Je tiens à féliciter le président Jean Labé et ses équipes pour le très beau travail de
promotion du cinéma effectué cet année par la Fédération, notamment à l’occasion du
Printemps du cinéma et du 20ème anniversaire de la Fête du cinéma, qui ont été de réels
succès. Je pense aussi à la nouvelle opération destinée à promouvoir les films de la rentrée
cinématographique, avec un million de DVD de bandes-annonces offerts au public. Enfin, je
sais que demain, ici même, avec la collaboration de vos collègues distributeurs, et
l’engagement actif de Marin Karmitz, Président de la Fédération nationale des distributeurs
de films, vous allez permettre à tous les participants du Congrès de voir bandes-annonces et
premières images de presque tous les films qui passeront sur les écrans ces prochains mois.

C’est un relais précieux de notoriété pour bon nombre d’entre eux.

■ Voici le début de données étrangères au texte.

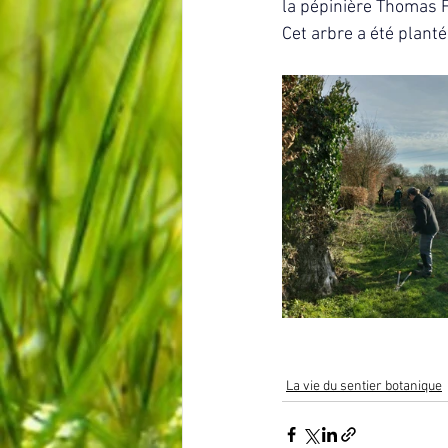
la pépinière Thomas F
Cet arbre a été plan
La vie du sentier botanique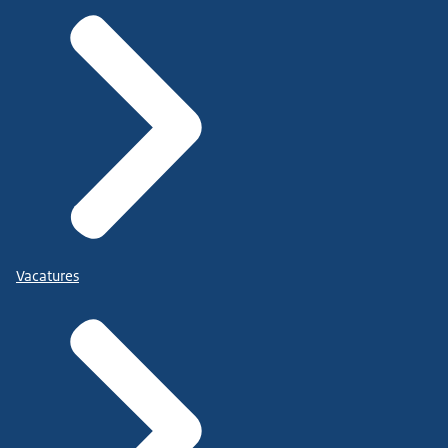
Vacatures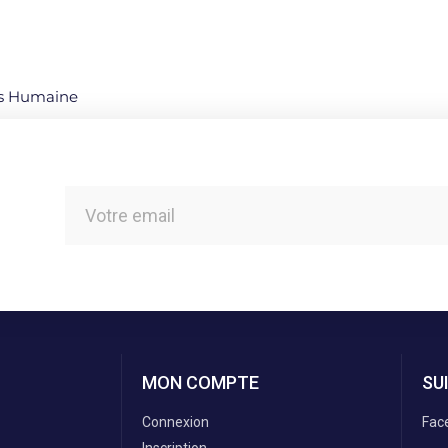
es Humaine
MON COMPTE
SU
Connexion
Fac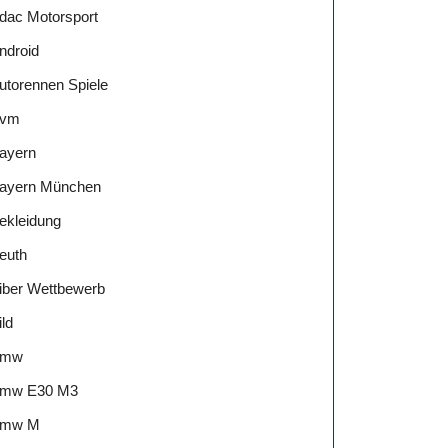
dac Motorsport
ndroid
utorennen Spiele
vm
ayern
ayern München
ekleidung
euth
iber Wettbewerb
ild
Bmw
mw E30 M3
mw M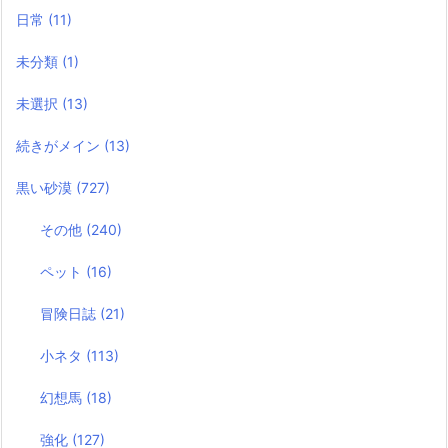
日常
(11)
未分類
(1)
未選択
(13)
続きがメイン
(13)
黒い砂漠
(727)
その他
(240)
ペット
(16)
冒険日誌
(21)
小ネタ
(113)
幻想馬
(18)
強化
(127)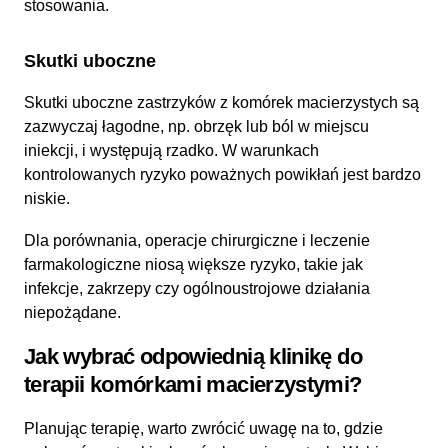
stosowania.
Skutki uboczne
Skutki uboczne zastrzyków z komórek macierzystych są
zazwyczaj łagodne, np. obrzęk lub ból w miejscu
iniekcji, i występują rzadko. W warunkach
kontrolowanych ryzyko poważnych powikłań jest bardzo
niskie.
Dla porównania, operacje chirurgiczne i leczenie
farmakologiczne niosą większe ryzyko, takie jak
infekcje, zakrzepy czy ogólnoustrojowe działania
niepożądane.
Jak wybrać odpowiednią klinikę do
terapii komórkami macierzystymi?
Planując terapię, warto zwrócić uwagę na to, gdzie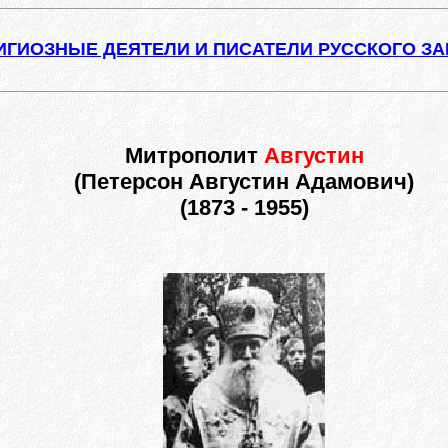
ИГИОЗНЫЕ ДЕЯТЕЛИ И ПИСАТЕЛИ РУССКОГО З
Митрополит
Августин
(Петерсон Августин Адамович)
(1873 - 1955)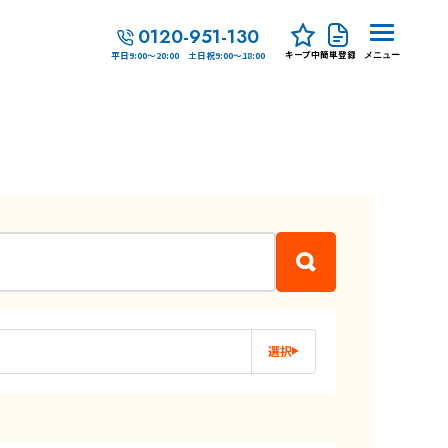
0120-951-130
キープ中
簡単登録
平日9:00～20:00 土日祝9:00～18:00
メニュー
選択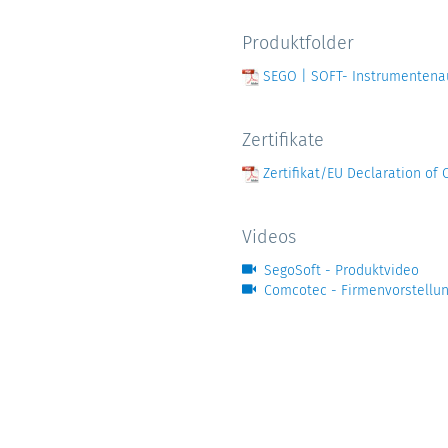
Produktfolder
SEGO | SOFT- Instrumentenau
Zertifikate
Zertifikat/EU Declaration of 
Videos
SegoSoft - Produktvideo
Comcotec - Firmenvorstellu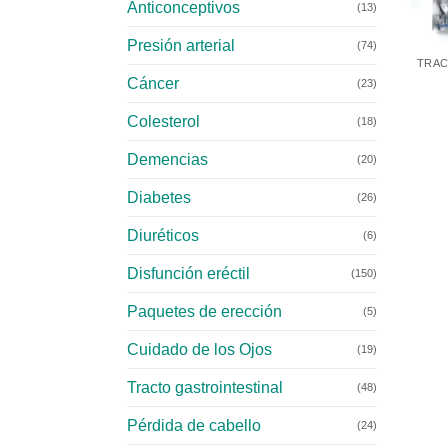
Anticonceptivos
(13)
+
Presión arterial
(74)
TRAC
Cáncer
(23)
Colesterol
(18)
Demencias
(20)
Diabetes
(26)
Diuréticos
(6)
Disfunción eréctil
(150)
Paquetes de erección
(5)
Cuidado de los Ojos
(19)
Tracto gastrointestinal
(48)
Pérdida de cabello
(24)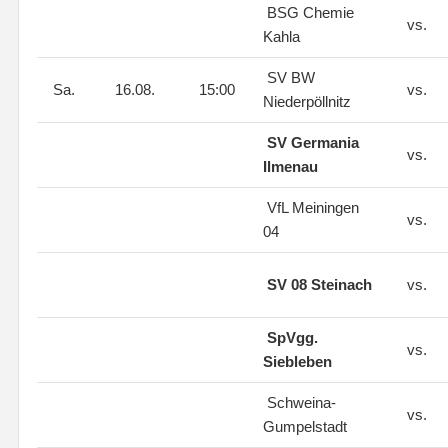
BSG Chemie
vs.
Kahla
SV BW
Sa.
16.08.
15:00
vs.
Niederpöllnitz
SV Germania
vs.
Ilmenau
VfL Meiningen
vs.
04
SV 08 Steinach
vs.
SpVgg.
vs.
Siebleben
Schweina-
vs.
Gumpelstadt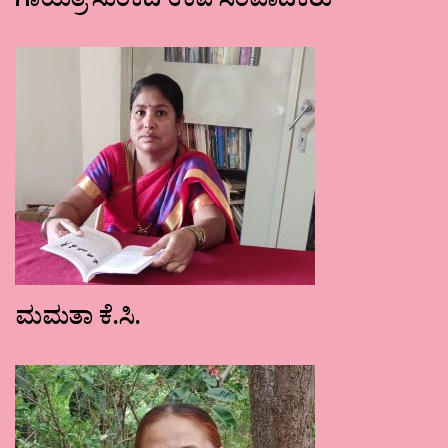
ಗಾಯತ್ರಿ ಸುಂಕದ ಉಪ ಸಂಪಾದಕರು
ಮಮತಾ ಕೆ.ಸಿ.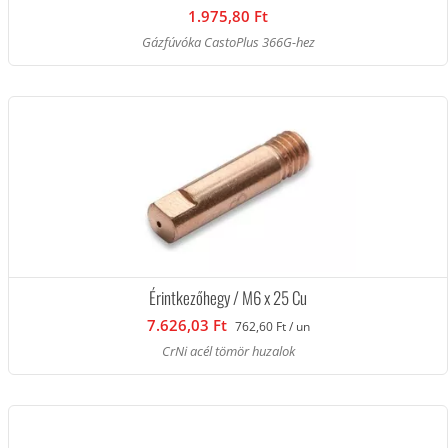
1.975,80 Ft
Gázfúvóka CastoPlus 366G-hez
Érintkezőhegy / M6 x 25 Cu
7.626,03 Ft
762,60 Ft / un
CrNi acél tömör huzalok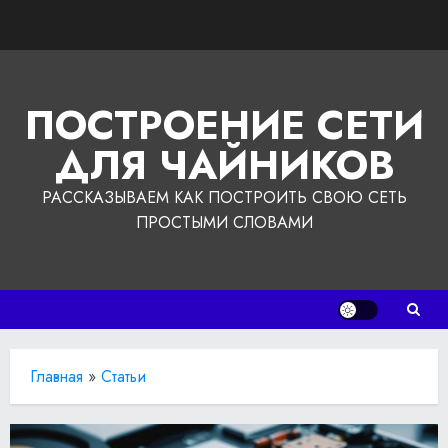
Перейти
к
содержимому
ПОСТРОЕНИЕ СЕТИ
ДЛЯ ЧАЙНИКОВ
РАССКАЗЫВАЕМ КАК ПОСТРОИТЬ СВОЮ СЕТЬ
ПРОСТЫМИ СЛОВАМИ
Главная
»
Статьи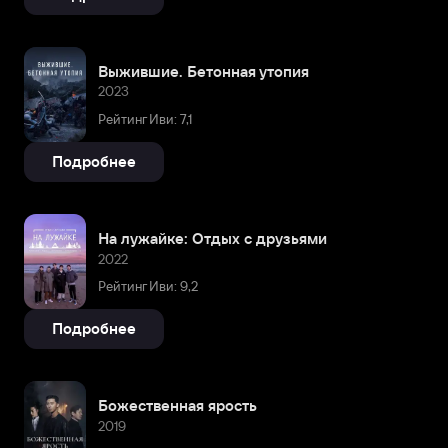
Выжившие. Бетонная утопия
2023
Рейтинг Иви: 7,1
Подробнее
На лужайке: Отдых с друзьями
2022
Рейтинг Иви: 9,2
Подробнее
Божественная ярость
2019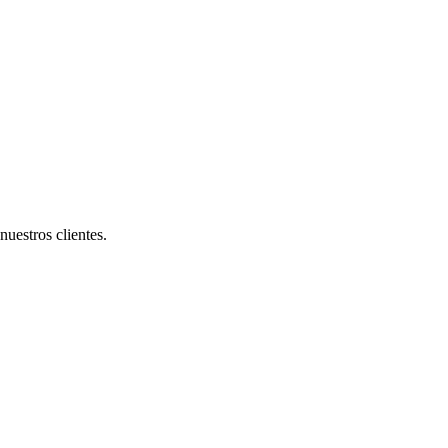
uestros clientes.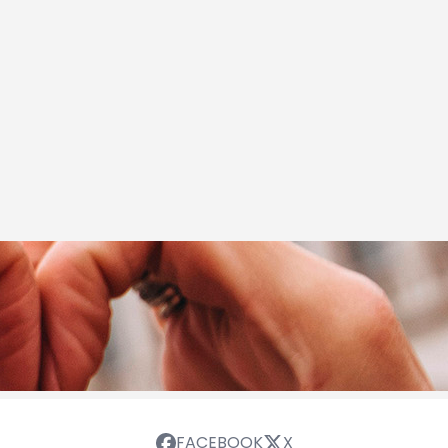
FACEBOOK
X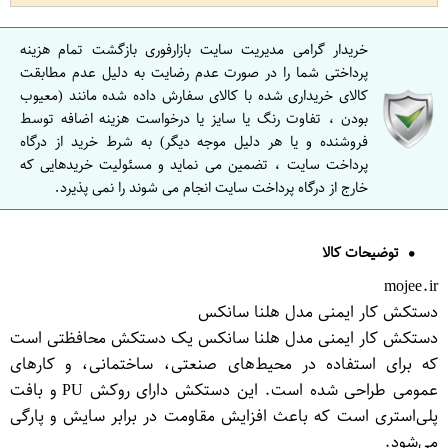
خریدار گرامی مدیریت سایت بازارفوری بازگشت تمام هزینه
پرداختی شما را در صورت عدم رضایت به دلیل عدم مطابقت
کالای خریداری شده با کالای سفارش داده شده مانند (معیوب
بودن ، تفاوت رنگ یا سایز یا درخواست هزینه اضافه توسط
فروشنده و یا هر دلیل موجه دیگر) به شرط خرید از درگاه
پرداخت سایت ، تضمین می نماید و مسئولیت خریدهایی که
خارج از درگاه پرداخت سایت انجام می شوند را نمی پذیرد.
توضیحات کالا
mojee.ir
دستکش کار ایمنی مدل هلنا سانکس
دستکش کار ایمنی مدل هلنا سانکس یک دستکش محافظتی است
که برای استفاده در محیط‌های صنعتی، ساختمانی، و کارهای
عمومی طراحی شده است. این دستکش دارای روکش PU و بافت
پلی‌استری است که باعث افزایش مقاومت در برابر سایش و پارگی
می‌شود.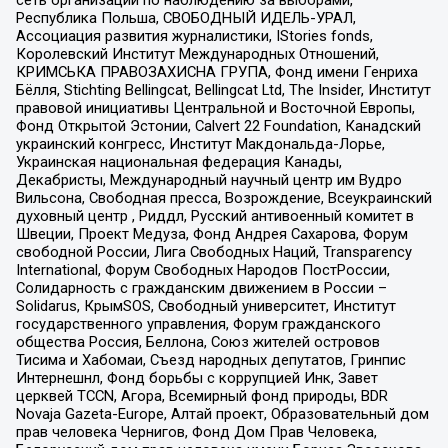
Республика Польша, СВОБОДНЫЙ ИДЕЛЬ-УРАЛ,
Ассоциация развития журналистики, IStories fonds,
Королевский Институт Международных Отношений,
КРИМСЬКА ПРАВОЗАХИСНА ГРУПА, Фонд имени Генриха
Бёлля, Stichting Bellingcat, Bellingcat Ltd, The Insider, Институт
правовой инициативы Центральной и Восточной Европы,
Фонд Открытой Эстонии, Calvert 22 Foundation, Канадский
украинский конгресс, Институт Макдональда-Лорье,
Украинская национальная федерация Канады,
Декабристы, Международный научный центр им Вудро
Вильсона, Свободная пресса, Возрождение, Всеукраинский
духовный центр , Риддл, Русский антивоенный комитет в
Швеции, Проект Медуза, Фонд Андрея Сахарова, Форум
свободной России, Лига Свободных Наций, Transparеncy
International, Форум Свободных Народов ПостРоссии,
Солидарность с гражданским движением в России –
Solidarus, КрымSOS, Свободный университет, Институт
государственного управления, Форум гражданского
общества Россия, Беллона, Союз жителей островов
Тисима и Хабомаи, Съезд народных депутатов, Гринпис
Интернешнл, Фонд борьбы с коррупцией Инк, Завет
церквей TCCN, Агора, Всемирный фонд природы, BDR
Novaja Gazeta-Europe, Алтай проект, Образовательный дом
прав человека Чернигов, Фонд Дом Прав Человека,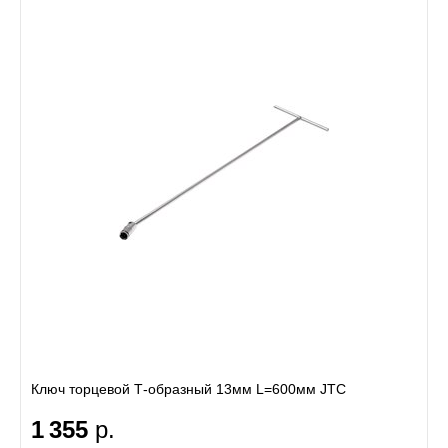
Ключ торцевой Т-образный 13мм L=600мм JTC
1 355
р.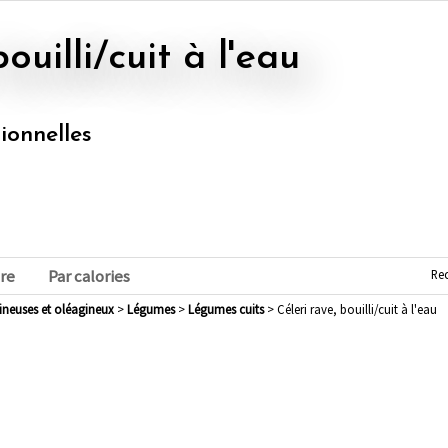
bouilli/cuit à l'eau
tionnelles
Re
re
Par calories
mineuses et oléagineux
>
légumes
>
légumes cuits
> Céleri rave, bouilli/cuit à l'eau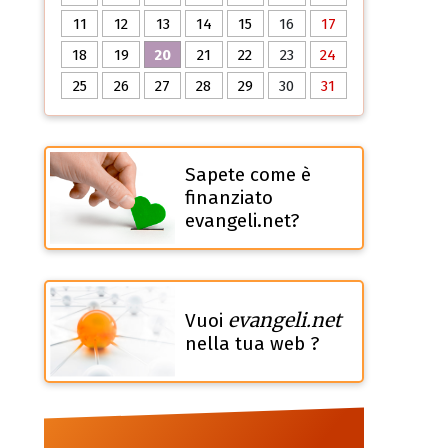
11
12
13
14
15
16
17
18
19
20
21
22
23
24
25
26
27
28
29
30
31
Sapete come è
finanziato
evangeli.net?
evangeli.net
Vuoi
nella tua web ?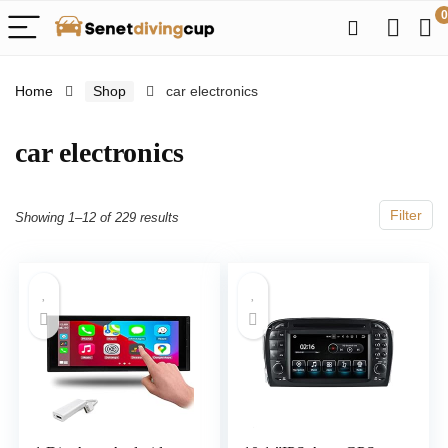
0
Home
Shop
car electronics
car electronics
Filter
Showing 1–12 of 229 results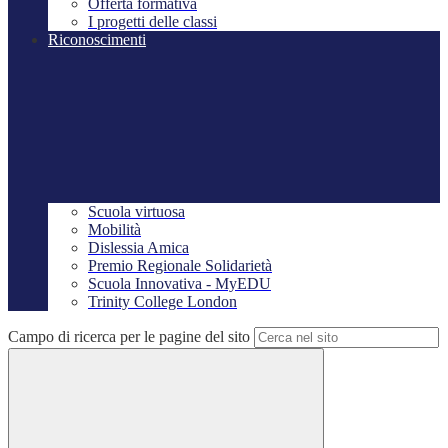
Offerta formativa
I progetti delle classi
Riconoscimenti
Scuola virtuosa
Mobilità
Dislessia Amica
Premio Regionale Solidarietà
Scuola Innovativa - MyEDU
Trinity College London
Campo di ricerca per le pagine del sito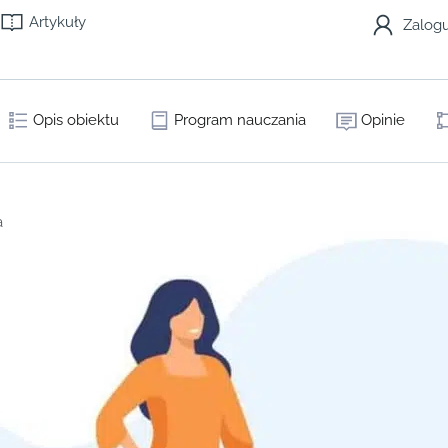
Artykuły
Zalogu
Opis obiektu
Program nauczania
Opinie
a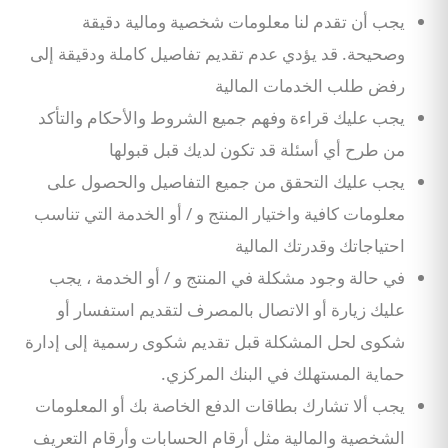
يجب أن تقدم لنا معلومات شخصية ومالية دقيقة
وصحيحة. قد يؤدي عدم تقديم تفاصيل كاملة ودقيقة إلى
رفض طلب الخدمات المالية
يجب عليك قراءة وفهم جميع الشروط والأحكام والتأكد
من طرح أي أسئلة قد تكون لديك قبل قبولها
يجب عليك التحقق من جميع التفاصيل والحصول على
معلومات كافية واختيار المنتج و / أو الخدمة التي تناسب
احتياجاتك وقدرتك المالية
في حالة وجود مشكلة في المنتج و / أو الخدمة ، يجب
عليك زيارة أو الاتصال بالمصرف لتقديم استفسار أو
شكوى لحل المشكلة قبل تقديم شكوى رسمية إلى إدارة
حماية المستهلك في البنك المركزي.
يجب ألا تشارك بطاقات الدفع الخاصة بك أو المعلومات
الشخصية والمالية مثل أرقام الحسابات وأرقام التعريف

Je suis convaincu – car la rumeur positive sur certains de ces films est venue jusqu’à moi –
que 2004 nous laissera la mémoire d’une bonne année cinématographique. Je forme donc
avec vous le voeu que nous puissions, en début d’année prochaine, constater que toutes les
conditions sont désormais réunies pour retrouver un niveau de fréquentation des salles que
nous n’avions pas connu depuis de nombreuses années et qui redonne au cinéma son statut
de spectacle offert au plus grand nombre. Ce serait la marque du succès des efforts
conjugués de tous ceux qui pensent – et je suis de ceux-là – que la création
cinématographique dans sa pluralité, dans la diversité, dans la liberté, est l’une des
expressions les plus précieuses de notre culture.

Je vous remercie de votre attention et vous souhaite d’excellents travaux.